Anders als in den Fällen etwa des § 51 Abs. 1 Satz 1,
Abs. 4 Satz 2 StGB (vgl. BGH Beschl. v. 1. September 2009 - 3 StR
264/09 m.w.N.) ist es dem (Vollstreckungs-)Gericht
gemäß § 67 Abs. 3 Satz 1 StGB
möglich, die Entscheidung nach § 67 Abs. 2 Satz 1, 2
StGB schon dann zu ändern, wenn "Umstände in der
Person des Verurteilten es angezeigt erscheinen lassen". Der nur
ausnahmsweise zulässige Eingriff in die Rechtskraft eines
Urteils mit Hilfe des § 357 StPO (vgl. BGHSt 51, 34, 41) ist
daher zur "Wahrung der materiellen Gerechtigkeit" (vgl.
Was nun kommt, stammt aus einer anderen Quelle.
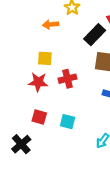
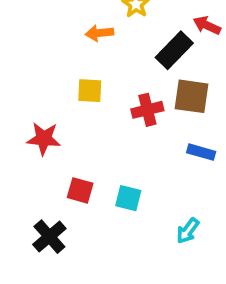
red cross: (68, 79) -> (147, 110), moved
red star: (38, 82) -> (44, 139), moved

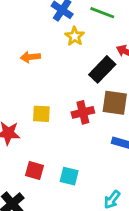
orange arrow: (99, 33) -> (30, 57), moved
yellow square: (90, 91) -> (41, 114), moved

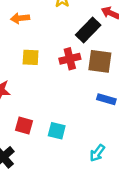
red cross: (83, 112) -> (70, 59), moved
yellow square: (41, 114) -> (31, 57), moved

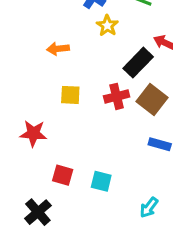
brown square: (100, 61) -> (152, 100), turned 30

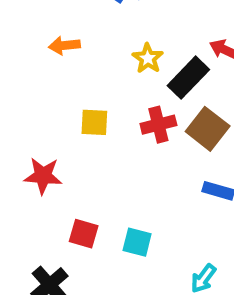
yellow star: (107, 26) -> (148, 58), moved
orange arrow: (58, 49) -> (64, 46), moved

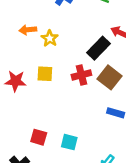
yellow star: (148, 58) -> (50, 38), moved
red star: (43, 176) -> (16, 81), moved

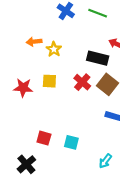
black rectangle: (99, 48) -> (98, 58), turned 60
red cross: (81, 75) -> (82, 82), turned -35

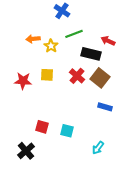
green line: (98, 13) -> (74, 34), moved, turned -42

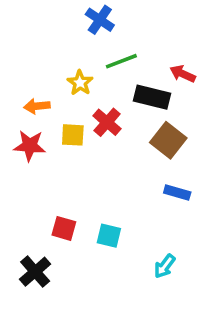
orange arrow: (33, 39) -> (37, 106), moved
red cross: (77, 76) -> (107, 122), moved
Wohlers/Gaede
NStZ 2004, 9, 10, 15 [zur Entstehungsgeschichte des § 357
StPO]) bzw. zur Durchsetzung der "Idee der materiellen Gerechtigkeit"
(BGH aaO S. 43; KK-Kuckein StPO 6. Aufl. § 357 Rdn. 1 m.w.N.)
nicht geboten.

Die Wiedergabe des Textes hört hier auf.